Thanks you operator. Good afternoon and welcome to the 2016 fourth quarter conference call for National MI. I’m John Swenson, Vice President of Investor Relations and Treasury. Joining us on the call today are Brad Shuster, Chairman and CEO; Glenn Farrell, our Chief Financial Officer; and Rob Fore, our Controller.
Financial results for the fourth quarter and year were released after the close of the market today. The press release may be accessed on NMI’s website located at www.nationalmi.com under the Investors tab. During the course of this call, we may make comments about our expectations for the future.
Actual results could differ materially from those contained in these forward-looking statements. Additional information about the factors that could cause actual results or trends to differ materially from those discussed on the call can be found on our website or through our regulatory filings with the SEC.
If and to the extent the company makes forward-looking statements, we do not undertake any obligation to update those statements in the future in light of subsequent developments. Further, no interested party should rely on the fact that the guidance of forward-looking statements is current at any time other than the time of this call.
Now to our conference call. Brad will open with an update on the state of the business and then Glenn will discuss the financial results in detail. After some closing remarks from Brad, we will take your questions. With that, let me the call over to Brad Shuster..
Good afternoon everyone. I'm very pleased to report that in the fourth quarter of 2016 we once again delivered record performance in insurance-in-force, premiums earned and pretax income. We also continued to shift the mix of our NIW to align with the long-term industry averages achieving a 75% mix of monthly product in the fourth quarter.
This fulfilled a key 2016 goal. By these most important metrics, 2016 was a great year and we believe we are set up for an even stronger 2017. We want to thank our customers, employees, business partners and shareholders for helping to make this happen.
As we have said previously, we are focused on achieving higher returns which for us means three things. First, we build high quality relationships with customers where our customer service and reliability as a counterparty are valued. We added 167 new customers in 2016, growing our customer base by 17%.
Second, we are committed to managing expenses in a way that supports our growth and our long-term vision for efficiency and returns. In 2016, we more than doubled insurance-in-force, policies-in-force and premiums earned, while increasing operating expenses by only 16%.
And third, we believe we have a superior approach to managing risk as we have underwritten or conducted a post closure view on roughly 85% of our portfolio. We believe this is far more than any other mortgage insurer. This practice was a fundamental principle when we started the company.

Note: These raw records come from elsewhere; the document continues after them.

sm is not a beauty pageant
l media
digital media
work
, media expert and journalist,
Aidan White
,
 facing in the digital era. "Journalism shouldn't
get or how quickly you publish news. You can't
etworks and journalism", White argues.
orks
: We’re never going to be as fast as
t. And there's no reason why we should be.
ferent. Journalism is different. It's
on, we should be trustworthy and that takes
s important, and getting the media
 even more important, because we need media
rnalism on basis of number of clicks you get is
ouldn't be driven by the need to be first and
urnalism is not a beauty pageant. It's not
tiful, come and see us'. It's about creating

It gives us a better understanding of the loans in our portfolio, enabled us to offer 12-month rescission relief and we believe ultimately will lead to better loss performance and far better customer relations over a full credit cycle. Our strong execution is evident in our increasing margins and operating leverage.
When we compare our performance in the second half of 2016 with the first half of the year, 75% of our incremental revenues dropped through to underwriting profit. We expect this powerful operating leverage to drive lower combined ratios and higher returns in the next several years.

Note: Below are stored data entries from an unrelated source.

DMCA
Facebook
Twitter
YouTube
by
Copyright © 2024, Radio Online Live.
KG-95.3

Assuming we continue to have a healthy origination market, we believe we can achieve our goal of mid teens return on equity within two years. We currently are targeting return on equity of approximately 10% by the end of 2017 and mid teens return on equity by the end of 2018. Now I have a few comments on the market.
The sharp back up in rates that occurred after the presidential election did slowdown refinance activity. This was evident in our mix of commitments which declined to 17% refinance in January. This is down from roughly 25% for most of 2016.

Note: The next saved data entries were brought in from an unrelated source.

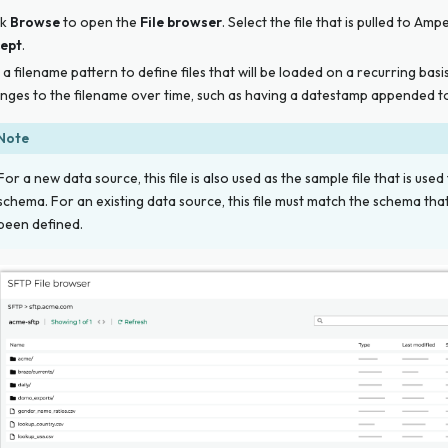
ck
Browse
to open the
File browser
. Select the file that is pulled to Amp
ept
.
 a filename pattern to define files that will be loaded on a recurring basi
nges to the filename over time, such as having a datestamp appended to
Note
For a new data source, this file is
also
used as the sample file that is used
schema. For an existing data source, this file must match the schema tha
been defined.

Although rates have leveled off recently, they are still the highest we have seen since mid-2015 and are likely to be a headwind for refinance activity this year. Changes in refinance activity are less impactful to the size of the private mortgage insurance market.
Only about 5% of refinancing transactions carry mortgage insurance while the purchase market has roughly 20% penetration of mortgage insurance. The purchase market is generally less sensitive to rates and is driven primarily by job growth and household formation.
We continue to believe that there is significant pent up demand among millennials and other potential first-time homebuyers and that we will see a healthy purchase market in 2017 and beyond even at higher rates.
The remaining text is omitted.